### [Provided information]
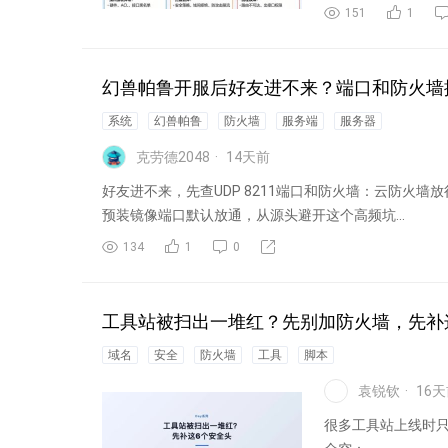
151
1
幻兽帕鲁开服后好友进不来？端口和防火墙
系统
幻兽帕鲁
防火墙
服务端
服务器
克劳德2048
14
天前
好友进不来，先查UDP 8211端口和防火墙：云防火
预装镜像端口默认放通，从源头避开这个高频坑...
134
1
0
工具站被扫出一堆红？先别加防火墙，先补这 6 个
域名
安全
防火墙
工具
脚本
袁锐钦
16
天
很多工具站上线时只顾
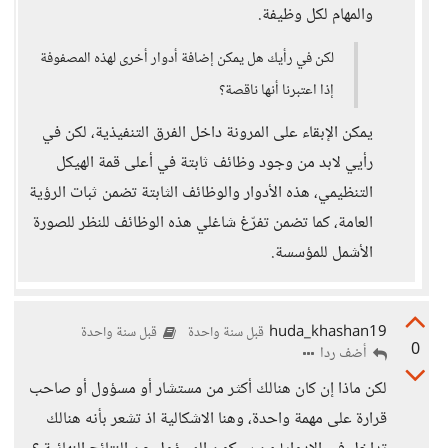
والمهام لكل وظيفة.
لكن في رأيك هل يمكن إضافة أدوار أخرى لهذه المصفوفة
إذا اعتبرنا أنها ناقصة؟
يمكن الإبقاء على المرونة داخل الفرق التنفيذية، لكن في
رأيي لابد من وجود وظائف ثابتة في أعلى قمة الهيكل
التنظيمي، هذه الأدوار والوظائف الثابتة تضمن ثبات الرؤية
العامة، كما تضمن تفرّغ شاغلي هذه الوظائف للنظر للصورة
الأشمل للمؤسسة.
huda_khashan19
قبل سنة واحدة
قبل سنة واحدة
0
أضف ردا
لكن ماذا إن كان هنالك أكثر من مستشار أو مسؤول أو صاحب
قرارة على مهمة واحدة، وهنا الاشكالية اذ تشعر بأنه هنالك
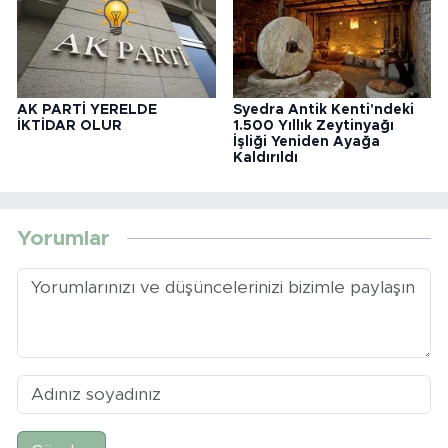
AK PARTİ YERELDE
Syedra Antik Kenti'ndeki
İKTİDAR OLUR
1.500 Yıllık Zeytinyağı
İşliği Yeniden Ayağa
Kaldırıldı
Yorumlar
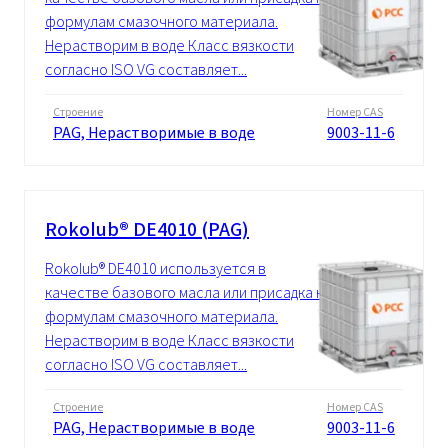
формулам смазочного материала.
Нерастворим в воде Класс вязкости
согласно ISO VG составляет...
Строение
Номер CAS
PAG, Нерастворимые в воде
9003-11-6
Rokolub® DE4010 (PAG)
Rokolub® DE4010 используется в
качестве базового масла или присадка к
формулам смазочного материала.
Нерастворим в воде Класс вязкости
согласно ISO VG составляет...
Строение
Номер CAS
PAG, Нерастворимые в воде
9003-11-6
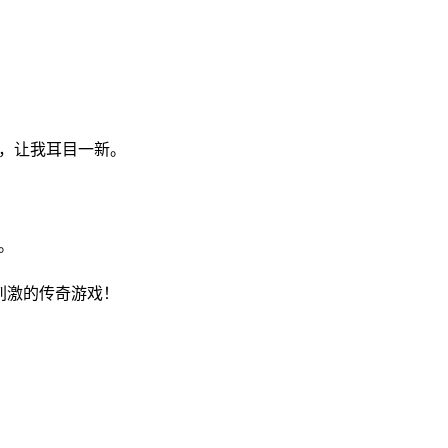
法，让我耳目一新。
。
刺激的传奇游戏！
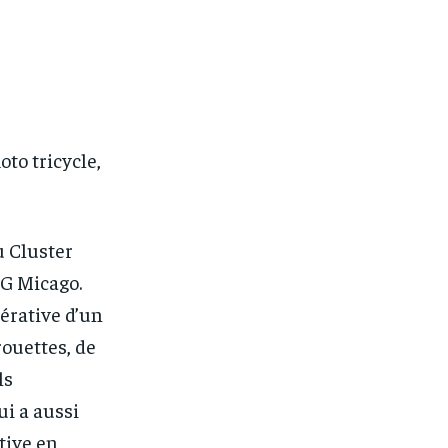
to tricycle,
u Cluster
NG Micago.
érative d’un
rouettes, de
ls
ui a aussi
tive en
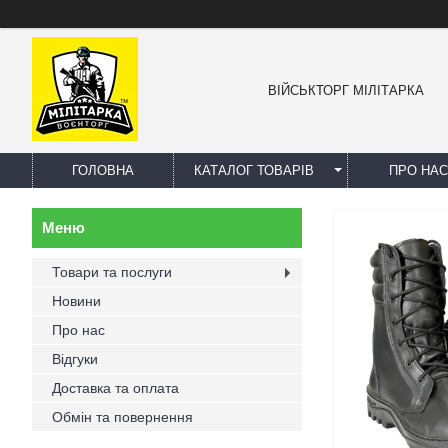
ВІЙСЬКТОРГ МІЛІТАРКА
ГОЛОВНА
КАТАЛОГ ТОВАРІВ
ПРО НАС
Товари та послуги
Новини
Про нас
Відгуки
Доставка та оплата
Обмін та повернення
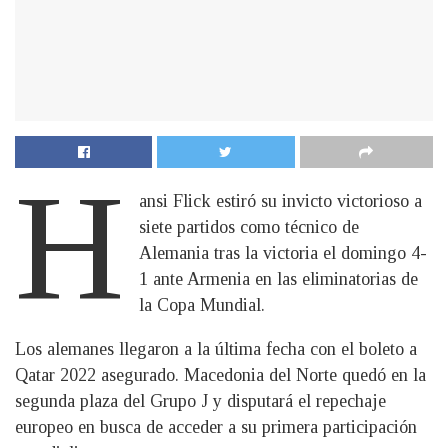
H
ansi Flick estiró su invicto victorioso a
siete partidos como técnico de
Alemania tras la victoria el domingo 4-
1 ante Armenia en las eliminatorias de
la Copa Mundial.
Los alemanes llegaron a la última fecha con el boleto a
Qatar 2022 asegurado. Macedonia del Norte quedó en la
segunda plaza del Grupo J y disputará el repechaje
europeo en busca de acceder a su primera participación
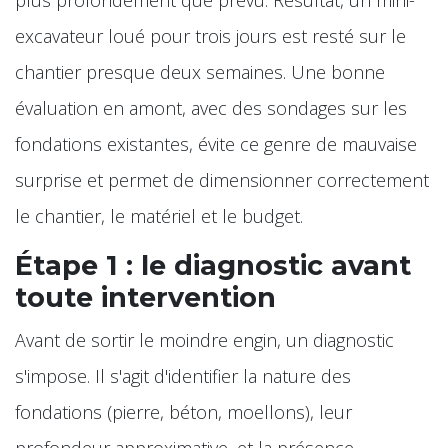
excavateur loué pour trois jours est resté sur le
chantier presque deux semaines. Une bonne
évaluation en amont, avec des sondages sur les
fondations existantes, évite ce genre de mauvaise
surprise et permet de dimensionner correctement
le chantier, le matériel et le budget.
Étape 1 : le diagnostic avant
toute intervention
Avant de sortir le moindre engin, un diagnostic
s'impose. Il s'agit d'identifier la nature des
fondations (pierre, béton, moellons), leur
profondeur approximative, et la présence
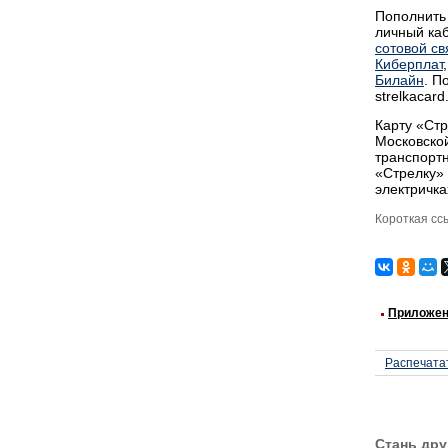
Пополнить 
личный ка
сотовой св
Киберплат
Билайн
. П
strelkacard
Карту «Стр
Московской
транспортн
«Стрелку» 
электричк
Короткая сс
Приложени
Распечата
Стань дру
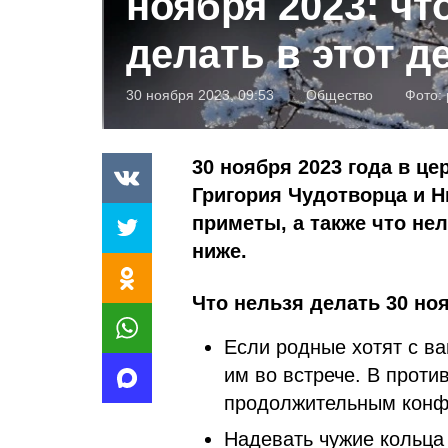
ноября 2023: чт
делать в этот д
30 ноября 2023, 09:53
Общество
Фото:
30 ноября 2023 года в ц
Григория Чудотворца и Н
приметы, а также что не
ниже.
Что нельзя делать 30 ноя
Если родные хотят с ва
им во встрече. В проти
продолжительным конф
Надевать чужие кольца 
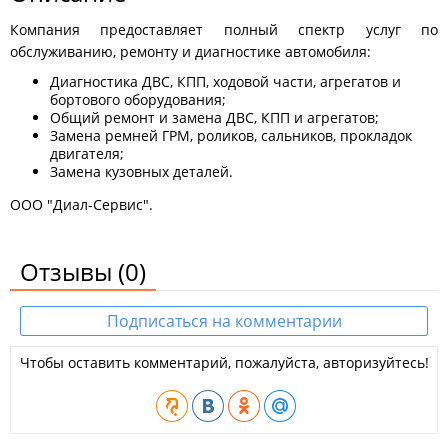
Компания предоставляет полный спектр услуг по
обслуживанию, ремонту и диагностике автомобиля:
Диагностика ДВС, КПП, ходовой части, агрегатов и
бортового оборудования;
Общий ремонт и замена ДВС, КПП и агрегатов;
Замена ремней ГРМ, роликов, сальников, прокладок
двигателя;
Замена кузовных деталей.
ООО "Диал-Сервис".
Отзывы
(0)
Подписаться на комментарии
Чтобы оставить комментарий, пожалуйста, авторизуйтесь!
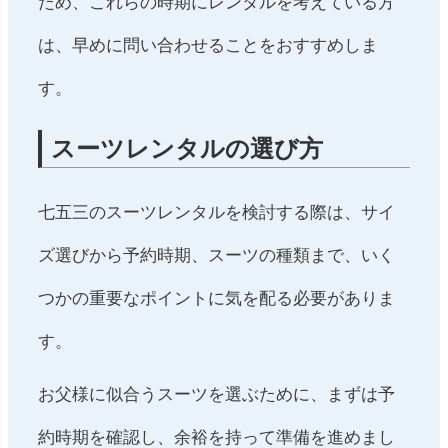
ため、これらの時期にレンタルを考えている方
は、早めに問い合わせることをおすすめしま
す。
スーツレンタルの選び方
七五三のスーツレンタルを検討する際は、サイ
ズ選びから予約時期、スーツの種類まで、いく
つかの重要なポイントに気を配る必要がありま
す。
お父様に似合うスーツを選ぶために、まずは予
約時期を確認し、余裕を持って準備を進めまし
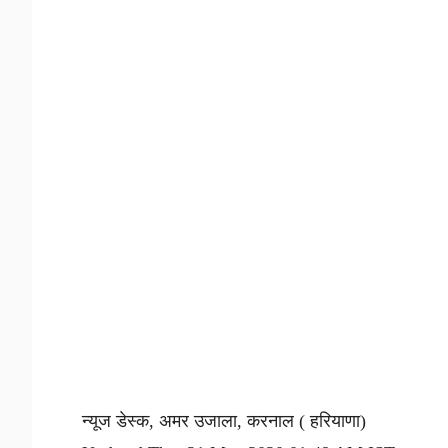
न्यूज डेस्क, अमर उजाला, करनाल ( हरियाणा)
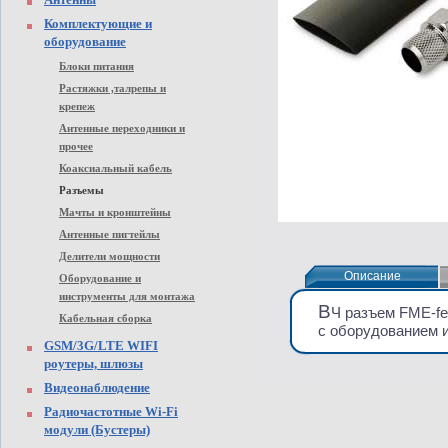
Комплектующие и
оборудование
Блоки питания
Растяжки ,талрепы и
крепеж
Антенные переходники и
прочее
Коаксиальный кабель
Разъемы
Мачты и кронштейны
Антенные пигтейлы
Делители мощности
Описание
Описание
Оборудование и
инструменты для монтажа
В
Ч разъем FME-fe
Кабельная сборка
с оборудованием 
GSM/3G/LTE WIFI
роутеры, шлюзы
Видеонаблюдение
Радиочастотные Wi-Fi
модули (Бустеры)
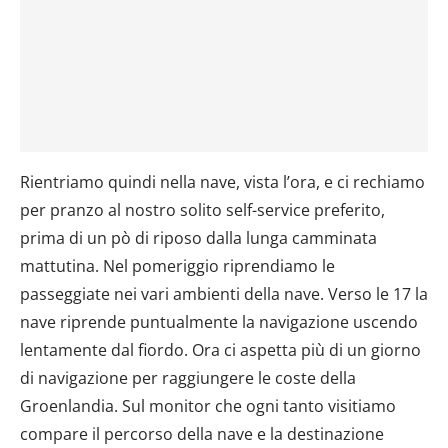
Rientriamo quindi nella nave, vista l’ora, e ci rechiamo
per pranzo al nostro solito self-service preferito,
prima di un pò di riposo dalla lunga camminata
mattutina. Nel pomeriggio riprendiamo le
passeggiate nei vari ambienti della nave. Verso le 17 la
nave riprende puntualmente la navigazione uscendo
lentamente dal fiordo. Ora ci aspetta più di un giorno
di navigazione per raggiungere le coste della
Groenlandia. Sul monitor che ogni tanto visitiamo
compare il percorso della nave e la destinazione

### [Work item]
Between and including the line above that contains "Диагностика ДВС, КПП, ходовой" and the line that contains "mattutina. Nel pomeriggio riprendiamo le", restate every line word for word. Pictures stay out.

### [Task response]
Диагностика ДВС, КПП, ходовой части, агрегатов и
бортового оборудования;
Общий ремонт и замена ДВС, КПП и агрегатов;
Замена ремней ГРМ, роликов, сальников, прокладок
двигателя;
Замена кузовных деталей.
ООО "Диал-Сервис".
Отзывы
(0)
Подписаться на комментарии
Чтобы оставить комментарий, пожалуйста, авторизуйтесь!
ため、これらの時期にレンタルを考えている方
は、早めに問い合わせることをおすすめしま
す。
スーツレンタルの選び方
七五三のスーツレンタルを検討する際は、サイ
ズ選びから予約時期、スーツの種類まで、いく
つかの重要なポイントに気を配る必要がありま
す。
お父様に似合うスーツを選ぶために、まずは予
約時期を確認し、余裕を持って準備を進めまし
न्यूज डेस्क, अमर उजाला, करनाल ( हरियाणा)
Комплектующие и
оборудование
Блоки питания
Растяжки ,талрепы и
крепеж
Антенные переходники и
прочее
Коаксиальный кабель
Разъемы
Мачты и кронштейны
Антенные пигтейлы
Делители мощности
Описание
Описание
Оборудование и
инструменты для монтажа
В
Ч разъем FME-fe
Кабельная сборка
с оборудованием 
GSM/3G/LTE WIFI
роутеры, шлюзы
Видеонаблюдение
Радиочастотные Wi-Fi
модули (Бустеры)
Rientriamo quindi nella nave, vista l’ora, e ci rechiamo
per pranzo al nostro solito self-service preferito,
prima di un pò di riposo dalla lunga camminata
mattutina. Nel pomeriggio riprendiamo le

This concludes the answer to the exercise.